Siamo in Giappone, ai giorni nostri: in una piccola casetta, all’interno di una grande città, vive la coppia Osamu (operaio) e Nobuyo (dipendente in una lavanderia). Insieme a loro vi è la nonna, la figlia adolescente e il figlio più piccolo, Shota. Talvolta Osamu compie qualche furtarello al supermercato poiché i salari non bastano per vivere. Un giorno, tornando dal negozio dove hanno rubato qualche cosa, Osamu e Shota trovano per strada una bambina che appare maltrattata e abbandonata e Osamu decide di accoglierla in casa sua. Tutto sembra scorrere come sempre per questa famiglia, un imprevisto porterà a galla alcuni segreti.

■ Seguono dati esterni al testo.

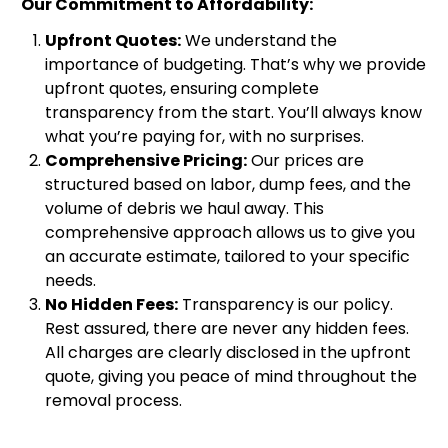
Our Commitment to Affordability:
Upfront Quotes:
We understand the
importance of budgeting. That’s why we provide
upfront quotes, ensuring complete
transparency from the start. You’ll always know
what you’re paying for, with no surprises.
Comprehensive Pricing:
Our prices are
structured based on labor, dump fees, and the
volume of debris we haul away. This
comprehensive approach allows us to give you
an accurate estimate, tailored to your specific
needs.
No Hidden Fees:
Transparency is our policy.
Rest assured, there are never any hidden fees.
All charges are clearly disclosed in the upfront
quote, giving you peace of mind throughout the
removal process.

Vincitore della Palma d’Oro a Cannes di quest’anno, il regista giapponese gira un film giocato su più registri. Da una parte, Kore-Eda ci dà un ritratto di un nucleo familiare che, aldilà delle ristrettezze, riesce comunque a trovare calore in se stesso, ma dall’altra parte ciò che mostra, soprattutto, è l’emarginazione di molta gente, anche nel ricco Giappone. Dimentichiamo perciò l’immagine del Giappone delle grandi città con grattacieli, luoghi sofisticati, in cui tutti si muovono in un vortice aziendale o immagini Zen; qui ci troviamo nella zona suburbana dove vivono i poveri, dove i protagonisti si muovono in interni piuttosto angusti, e solo raramente si permette una gita sulla spiaggia. Il racconto può far pensare a certe periferie e a racconti di Dickens (dati le varie forme di espedienti a cui vengono allevati i figli), ma forse il riferimento più importante va alla cinematografia neorealista. E’ comunque un’opera che muove alle risate e alla commozione, che suggerisce molte riflessioni dal punto di vista morale. Naturalmente, “Un affare di famiglia” è rivolto soprattutto ad un pubblico preparato.